Im Übrigen sieht die Kammer im Falle des beidbeinigen Fahrens auch kein Ausführbarkeitsproblem, da der Fahrzustand "beidbeiniges Fahren" explizit in der Patentschrift gewürdigt ist (siehe Absatz 0029), wonach aus den Messwerten zweier Rollen ein Mittelwert zu bilden ist.
3.5 Gegenüber den weiteren Merkmalen den Ansprüche 1 und 12 hat die Beschwerdegegnerin in der mündlichen Verhandlung vor der Beschwerdekammer keine Bedenken mehr erhoben und der Kammer sind solche auch nicht ersichtlich.
3.6 Die Kammer hat auch keine Zweifel, dass mit dem Gegenstand der Ansprüche 1 und 12, die der Erfindung zu Grunde liegende Aufgabe (die hinsichtlich der Vorrichtung in Absatz 0009 der Patentschrift angegeben ist) insbesondere die Bestimmung von Leistungsparametern gelöst wird.
3.7 Deshalb ist die in den Ansprüchen 1 und 12 beschriebene Erfindung im europäischen Patent so deutlich und vollständig offenbart, dass ein Fachmann sie ausführen kann (Artikel 100 b) EPÜ).
4. Zum geltend gemachten Einspruchsgrund nach Artikel 100 a) EPÜ hat die Einspruchsabteilung noch nicht Stellung genommen.
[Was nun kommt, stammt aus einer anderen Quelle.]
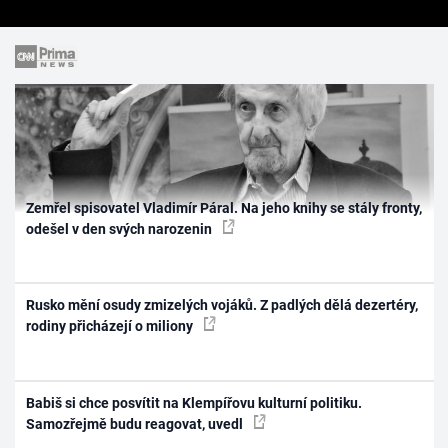
Zemřel spisovatel Vladimír Páral. Na jeho knihy se stály fronty,
odešel v den svých narozenin
Rusko mění osudy zmizelých vojáků. Z padlých dělá dezertéry,
rodiny přicházejí o miliony
Babiš si chce posvítit na Klempířovu kulturní politiku.
Samozřejmě budu reagovat, uvedl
Deshalb macht die Beschwerdekammer von der Möglichkeit nach Artikel 111 (1), Satz 2 EPÜ Gebrauch und verweist die Angelegenheit zur weiteren Bearbeitung an die Einspruchsabteilung zurück.
5. Bei dieser Sachlage war es nicht erforderlich, die Hilfsanträge 1 bis 4 zu berücksichtigen.
6. Die Kammer weist für die weitere Bearbeitung darauf hin, dass die in Absatz 0009 der Patentschrift genannte Aufgabe unvollständig ist, weil sie nur den Gegenstand des Anspruches 1 nennt, nicht aber denjenigen des Anspruches 12.
ENTSCHEIDUNGSFORMEL
Aus diesen Gründen wird entschieden:
1. Die angefochten Entscheidung wird aufgehoben.
2. Die Angelegenheit wird an die Einspruchsabteilung zur weiteren Entscheidung zurückverwiesen.